Take the material below and output exactly the run of lines from the one containing "கூடும். குறைந்தபட்ச வெப்பநிலை" down to the one containing "வித்துள்ளது.", with both included.

Information shown:
=-=-=

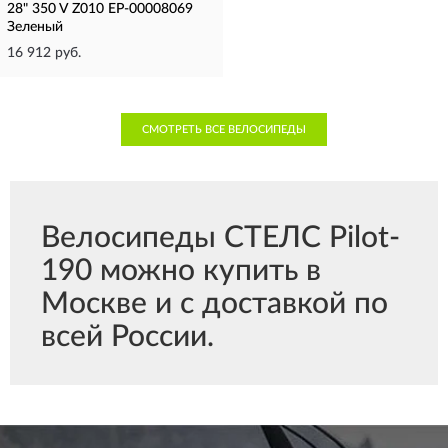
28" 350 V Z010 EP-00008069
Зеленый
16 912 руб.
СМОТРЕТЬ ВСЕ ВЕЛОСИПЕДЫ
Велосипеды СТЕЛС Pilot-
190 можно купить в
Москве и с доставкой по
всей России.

=-=-=

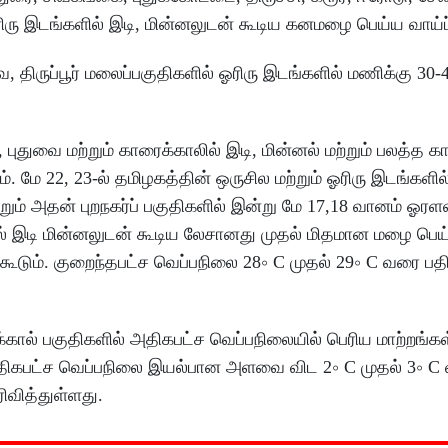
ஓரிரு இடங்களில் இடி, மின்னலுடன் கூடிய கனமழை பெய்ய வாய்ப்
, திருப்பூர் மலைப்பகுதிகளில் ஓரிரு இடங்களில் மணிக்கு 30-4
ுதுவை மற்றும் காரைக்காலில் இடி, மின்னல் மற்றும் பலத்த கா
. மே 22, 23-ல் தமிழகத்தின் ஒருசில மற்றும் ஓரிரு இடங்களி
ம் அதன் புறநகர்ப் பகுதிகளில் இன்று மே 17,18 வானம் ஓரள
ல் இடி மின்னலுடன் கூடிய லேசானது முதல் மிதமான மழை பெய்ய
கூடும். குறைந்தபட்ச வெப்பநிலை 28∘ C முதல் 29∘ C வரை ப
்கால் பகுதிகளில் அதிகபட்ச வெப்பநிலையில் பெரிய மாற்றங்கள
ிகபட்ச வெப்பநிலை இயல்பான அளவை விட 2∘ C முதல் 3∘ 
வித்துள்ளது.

=-=-=

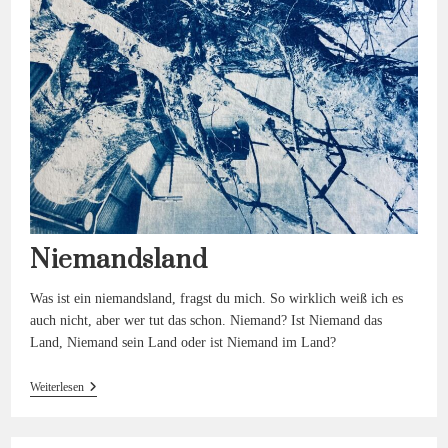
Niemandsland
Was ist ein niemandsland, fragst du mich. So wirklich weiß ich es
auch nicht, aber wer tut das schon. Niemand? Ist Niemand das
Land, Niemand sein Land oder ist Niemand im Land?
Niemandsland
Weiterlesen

=-=-=

Answer to the problem:
கூடும். குறைந்தபட்ச வெப்பநிலை 28∘ C முதல் 29∘ C வரை ப
்கால் பகுதிகளில் அதிகபட்ச வெப்பநிலையில் பெரிய மாற்றங்கள
ிகபட்ச வெப்பநிலை இயல்பான அளவை விட 2∘ C முதல் 3∘ 
வித்துள்ளது.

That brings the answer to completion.